From his white mother and grandparents, he hears glowing portraits, tales of strangers in rapt attention to his words.
"Your father can be a bit domineering," my mother would admit with a hint of smile. "But it's just that he is basically a very honest person. That makes him uncompromising sometimes."
She preferred a gentler portrait of my father. She would tell the story of whwne he arrived to accept his Phi Beta Kappa key in his favorite outfit--jeans and an old knit shirt with a leopard print pattern. "Nobody told him it was a big honor so he walked in and found everyone standing around this elegant room dressed in tuxedos.

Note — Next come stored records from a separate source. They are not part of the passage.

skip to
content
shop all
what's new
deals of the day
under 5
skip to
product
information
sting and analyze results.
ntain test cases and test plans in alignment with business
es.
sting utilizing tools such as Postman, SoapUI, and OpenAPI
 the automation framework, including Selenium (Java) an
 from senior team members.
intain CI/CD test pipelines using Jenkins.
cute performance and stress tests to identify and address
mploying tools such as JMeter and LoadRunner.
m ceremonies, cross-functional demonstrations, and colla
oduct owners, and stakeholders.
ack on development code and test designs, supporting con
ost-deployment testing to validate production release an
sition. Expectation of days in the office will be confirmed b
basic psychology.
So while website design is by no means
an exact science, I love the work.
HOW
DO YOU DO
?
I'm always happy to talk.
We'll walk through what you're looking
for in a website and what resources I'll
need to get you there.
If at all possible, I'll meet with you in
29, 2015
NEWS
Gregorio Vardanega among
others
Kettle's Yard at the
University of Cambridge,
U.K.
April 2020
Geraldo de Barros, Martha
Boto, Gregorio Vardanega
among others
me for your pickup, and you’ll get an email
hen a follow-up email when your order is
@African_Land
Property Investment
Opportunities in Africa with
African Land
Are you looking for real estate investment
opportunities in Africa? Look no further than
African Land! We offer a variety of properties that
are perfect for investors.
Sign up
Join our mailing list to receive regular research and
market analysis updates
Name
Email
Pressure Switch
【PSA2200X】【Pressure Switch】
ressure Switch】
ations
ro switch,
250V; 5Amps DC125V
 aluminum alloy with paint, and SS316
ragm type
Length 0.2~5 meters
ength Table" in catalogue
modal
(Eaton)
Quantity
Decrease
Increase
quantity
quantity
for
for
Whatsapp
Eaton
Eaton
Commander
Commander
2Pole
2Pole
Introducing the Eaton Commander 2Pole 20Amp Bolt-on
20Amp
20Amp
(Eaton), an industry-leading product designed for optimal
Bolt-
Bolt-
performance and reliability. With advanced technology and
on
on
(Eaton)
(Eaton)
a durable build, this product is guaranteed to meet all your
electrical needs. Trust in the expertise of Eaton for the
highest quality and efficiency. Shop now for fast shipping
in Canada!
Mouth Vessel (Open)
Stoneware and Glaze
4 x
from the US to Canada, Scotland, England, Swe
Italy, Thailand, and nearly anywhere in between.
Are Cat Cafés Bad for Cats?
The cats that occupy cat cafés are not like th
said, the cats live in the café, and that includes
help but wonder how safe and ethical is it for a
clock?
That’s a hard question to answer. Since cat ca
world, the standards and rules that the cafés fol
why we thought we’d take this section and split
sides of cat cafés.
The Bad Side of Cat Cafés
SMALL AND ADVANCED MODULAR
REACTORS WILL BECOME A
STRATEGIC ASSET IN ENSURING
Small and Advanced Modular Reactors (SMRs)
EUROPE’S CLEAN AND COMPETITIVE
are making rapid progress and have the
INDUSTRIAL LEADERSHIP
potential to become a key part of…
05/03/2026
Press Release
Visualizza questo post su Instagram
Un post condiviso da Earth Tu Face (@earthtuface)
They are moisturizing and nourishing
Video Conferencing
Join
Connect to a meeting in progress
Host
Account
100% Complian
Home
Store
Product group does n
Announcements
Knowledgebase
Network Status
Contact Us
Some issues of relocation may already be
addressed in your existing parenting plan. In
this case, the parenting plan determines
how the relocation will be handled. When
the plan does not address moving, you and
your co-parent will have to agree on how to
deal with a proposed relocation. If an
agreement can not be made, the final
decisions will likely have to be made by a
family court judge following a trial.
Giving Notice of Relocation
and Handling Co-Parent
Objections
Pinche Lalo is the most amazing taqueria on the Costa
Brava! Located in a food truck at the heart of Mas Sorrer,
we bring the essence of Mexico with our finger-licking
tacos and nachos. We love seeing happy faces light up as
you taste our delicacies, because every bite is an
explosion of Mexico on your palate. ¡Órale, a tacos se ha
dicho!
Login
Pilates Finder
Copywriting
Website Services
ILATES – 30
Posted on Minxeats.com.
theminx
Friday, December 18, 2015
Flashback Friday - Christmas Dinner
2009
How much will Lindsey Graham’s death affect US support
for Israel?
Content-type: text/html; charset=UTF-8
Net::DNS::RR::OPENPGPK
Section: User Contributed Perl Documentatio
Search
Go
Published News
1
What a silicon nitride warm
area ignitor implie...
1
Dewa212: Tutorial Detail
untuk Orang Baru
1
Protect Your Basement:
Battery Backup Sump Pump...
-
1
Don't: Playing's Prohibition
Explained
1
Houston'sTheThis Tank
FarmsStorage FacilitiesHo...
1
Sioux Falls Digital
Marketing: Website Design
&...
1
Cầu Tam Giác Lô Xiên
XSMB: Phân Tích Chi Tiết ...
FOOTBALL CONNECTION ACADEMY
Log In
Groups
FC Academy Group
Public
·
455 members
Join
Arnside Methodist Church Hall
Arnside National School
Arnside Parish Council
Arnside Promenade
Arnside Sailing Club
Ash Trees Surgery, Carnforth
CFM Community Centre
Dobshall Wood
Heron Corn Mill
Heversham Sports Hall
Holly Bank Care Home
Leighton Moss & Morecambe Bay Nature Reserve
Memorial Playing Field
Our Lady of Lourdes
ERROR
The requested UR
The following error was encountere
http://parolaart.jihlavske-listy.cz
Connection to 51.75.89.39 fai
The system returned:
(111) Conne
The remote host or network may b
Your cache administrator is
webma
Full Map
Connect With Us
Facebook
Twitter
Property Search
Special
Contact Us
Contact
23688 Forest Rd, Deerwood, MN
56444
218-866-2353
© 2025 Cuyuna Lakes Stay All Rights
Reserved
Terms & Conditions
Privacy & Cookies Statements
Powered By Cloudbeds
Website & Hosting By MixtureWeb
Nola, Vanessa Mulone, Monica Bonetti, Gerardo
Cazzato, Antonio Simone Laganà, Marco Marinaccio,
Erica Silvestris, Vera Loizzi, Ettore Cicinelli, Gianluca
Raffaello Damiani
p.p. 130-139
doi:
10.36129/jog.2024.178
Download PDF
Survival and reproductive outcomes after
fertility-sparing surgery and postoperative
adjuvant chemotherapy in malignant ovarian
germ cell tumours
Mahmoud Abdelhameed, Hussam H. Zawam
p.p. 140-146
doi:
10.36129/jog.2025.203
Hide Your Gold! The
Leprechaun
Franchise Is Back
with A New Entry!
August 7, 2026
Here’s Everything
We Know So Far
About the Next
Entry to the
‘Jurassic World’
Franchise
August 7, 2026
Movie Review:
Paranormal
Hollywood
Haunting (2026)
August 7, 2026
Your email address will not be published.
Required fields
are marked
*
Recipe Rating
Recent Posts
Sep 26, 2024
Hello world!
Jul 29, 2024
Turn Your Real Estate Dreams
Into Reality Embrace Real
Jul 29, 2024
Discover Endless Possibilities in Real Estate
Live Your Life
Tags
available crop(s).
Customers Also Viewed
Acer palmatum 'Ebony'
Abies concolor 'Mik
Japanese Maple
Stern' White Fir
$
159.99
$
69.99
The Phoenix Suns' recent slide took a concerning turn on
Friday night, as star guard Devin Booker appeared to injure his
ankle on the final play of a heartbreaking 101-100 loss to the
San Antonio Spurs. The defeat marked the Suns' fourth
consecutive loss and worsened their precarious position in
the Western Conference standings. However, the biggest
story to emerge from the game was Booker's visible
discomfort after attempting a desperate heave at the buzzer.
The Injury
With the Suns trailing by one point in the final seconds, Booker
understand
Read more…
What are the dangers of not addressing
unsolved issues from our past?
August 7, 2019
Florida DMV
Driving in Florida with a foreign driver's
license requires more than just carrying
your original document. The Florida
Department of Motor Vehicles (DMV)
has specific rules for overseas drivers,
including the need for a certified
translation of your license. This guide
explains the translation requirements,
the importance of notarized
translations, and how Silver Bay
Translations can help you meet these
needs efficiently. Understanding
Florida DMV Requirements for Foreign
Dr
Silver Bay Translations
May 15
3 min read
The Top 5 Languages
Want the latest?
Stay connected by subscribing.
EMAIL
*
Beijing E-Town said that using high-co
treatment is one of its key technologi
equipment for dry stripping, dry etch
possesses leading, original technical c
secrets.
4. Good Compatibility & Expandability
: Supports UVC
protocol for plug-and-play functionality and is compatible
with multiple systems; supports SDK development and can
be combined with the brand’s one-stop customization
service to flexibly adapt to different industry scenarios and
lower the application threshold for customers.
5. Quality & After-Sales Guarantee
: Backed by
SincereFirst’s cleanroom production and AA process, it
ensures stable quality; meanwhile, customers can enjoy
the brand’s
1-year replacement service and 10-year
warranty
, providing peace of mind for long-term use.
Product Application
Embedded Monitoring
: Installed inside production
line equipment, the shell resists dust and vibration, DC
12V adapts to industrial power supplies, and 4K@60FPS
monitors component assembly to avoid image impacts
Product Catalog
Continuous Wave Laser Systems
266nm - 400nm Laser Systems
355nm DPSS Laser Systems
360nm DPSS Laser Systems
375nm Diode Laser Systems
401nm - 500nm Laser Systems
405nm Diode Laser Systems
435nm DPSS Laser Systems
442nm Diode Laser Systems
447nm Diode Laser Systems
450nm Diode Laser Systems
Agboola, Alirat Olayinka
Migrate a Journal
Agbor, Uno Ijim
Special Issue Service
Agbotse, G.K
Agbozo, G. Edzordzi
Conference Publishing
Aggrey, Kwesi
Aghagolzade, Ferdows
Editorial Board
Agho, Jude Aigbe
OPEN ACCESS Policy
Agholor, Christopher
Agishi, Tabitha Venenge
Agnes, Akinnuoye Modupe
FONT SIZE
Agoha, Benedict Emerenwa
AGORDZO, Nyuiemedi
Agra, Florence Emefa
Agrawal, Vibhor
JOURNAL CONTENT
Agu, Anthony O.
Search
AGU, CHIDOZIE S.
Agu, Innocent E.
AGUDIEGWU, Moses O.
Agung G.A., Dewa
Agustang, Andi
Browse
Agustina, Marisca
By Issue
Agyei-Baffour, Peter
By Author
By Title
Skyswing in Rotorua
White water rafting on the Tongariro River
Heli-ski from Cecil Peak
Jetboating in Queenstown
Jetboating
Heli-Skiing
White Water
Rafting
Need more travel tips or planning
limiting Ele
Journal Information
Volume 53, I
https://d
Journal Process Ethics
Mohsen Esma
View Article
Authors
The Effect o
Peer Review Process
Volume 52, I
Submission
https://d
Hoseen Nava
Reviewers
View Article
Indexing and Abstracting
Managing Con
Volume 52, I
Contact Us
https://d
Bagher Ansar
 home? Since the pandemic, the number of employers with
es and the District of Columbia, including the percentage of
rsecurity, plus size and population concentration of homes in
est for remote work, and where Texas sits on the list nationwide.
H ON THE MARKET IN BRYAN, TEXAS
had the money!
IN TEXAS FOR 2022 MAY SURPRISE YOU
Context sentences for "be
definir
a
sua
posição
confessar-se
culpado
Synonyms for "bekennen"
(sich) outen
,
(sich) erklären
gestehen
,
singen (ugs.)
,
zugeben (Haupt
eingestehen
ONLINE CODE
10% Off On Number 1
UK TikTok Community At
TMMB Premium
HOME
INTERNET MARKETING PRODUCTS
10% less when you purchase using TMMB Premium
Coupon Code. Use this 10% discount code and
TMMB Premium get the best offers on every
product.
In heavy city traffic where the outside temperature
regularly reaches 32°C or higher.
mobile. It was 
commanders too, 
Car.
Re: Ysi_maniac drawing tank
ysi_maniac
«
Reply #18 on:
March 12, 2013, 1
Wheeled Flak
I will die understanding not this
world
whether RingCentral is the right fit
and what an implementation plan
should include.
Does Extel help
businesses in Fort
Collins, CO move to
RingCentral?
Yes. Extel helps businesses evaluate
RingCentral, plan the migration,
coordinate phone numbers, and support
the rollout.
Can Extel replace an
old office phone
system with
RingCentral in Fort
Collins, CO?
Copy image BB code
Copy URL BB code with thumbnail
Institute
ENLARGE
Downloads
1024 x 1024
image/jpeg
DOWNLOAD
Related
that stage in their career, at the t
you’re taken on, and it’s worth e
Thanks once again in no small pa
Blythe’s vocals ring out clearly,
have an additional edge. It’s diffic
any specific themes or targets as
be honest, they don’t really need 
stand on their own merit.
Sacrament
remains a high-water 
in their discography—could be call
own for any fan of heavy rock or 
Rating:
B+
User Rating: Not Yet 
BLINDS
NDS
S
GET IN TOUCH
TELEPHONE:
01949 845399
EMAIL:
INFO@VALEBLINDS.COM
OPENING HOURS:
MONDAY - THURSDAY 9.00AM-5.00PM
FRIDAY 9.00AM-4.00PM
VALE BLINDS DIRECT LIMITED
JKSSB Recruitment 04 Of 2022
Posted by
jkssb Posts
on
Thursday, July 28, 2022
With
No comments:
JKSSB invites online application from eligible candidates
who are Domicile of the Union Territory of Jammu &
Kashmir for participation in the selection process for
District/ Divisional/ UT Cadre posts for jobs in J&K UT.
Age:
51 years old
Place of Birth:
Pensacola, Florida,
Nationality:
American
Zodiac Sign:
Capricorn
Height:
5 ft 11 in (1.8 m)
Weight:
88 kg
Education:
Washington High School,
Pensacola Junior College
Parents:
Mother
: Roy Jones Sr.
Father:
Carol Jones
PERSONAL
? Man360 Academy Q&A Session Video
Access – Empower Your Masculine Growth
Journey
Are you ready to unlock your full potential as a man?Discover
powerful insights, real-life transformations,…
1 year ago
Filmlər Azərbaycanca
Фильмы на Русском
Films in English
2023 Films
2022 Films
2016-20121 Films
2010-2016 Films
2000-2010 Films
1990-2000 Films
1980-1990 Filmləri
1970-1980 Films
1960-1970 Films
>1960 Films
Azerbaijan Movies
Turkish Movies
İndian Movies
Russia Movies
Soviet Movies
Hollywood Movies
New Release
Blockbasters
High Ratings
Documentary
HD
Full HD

The only time I ever saw him embarrassed."
The shadow of Obama's father remains throughout, but this book is about Obama himself. That story begins, after the opening flashforward to his father's death, begins with his grandparents' nomadic wanderings which lead them eventually to Hawaii, to a new life, where Obama's mother meets his father and where he is born, where he is left behind by a father whose departure is never explained to him.
Obama lives in Hawaii until he is six years old, when his mother accepts a proposal from an Indonesian named Lolo. When they move to Indonesia, Barack adapts quickly and becomes close to Lolo. However, as time goes by, his mother begins to wonder if she is losing her son to a culture and identity that is unfamiliar to her. While Barack attends Indonesian schools, his mother works to inculcate midwestern values of honesty and fairness, and wakes him up early every morning to provide her own English lessons before he went to school. While he is in Indonesia, he has a bit of a racial awakening. He describes looking through a Life magazine and discovering a story of a black man who had tried to peel away his skin. As Obama describes it, it was a moment of racial awakening for him, and he began to question why television shows had so few black characters, that the Sears catalog had so few people in it that looked like him.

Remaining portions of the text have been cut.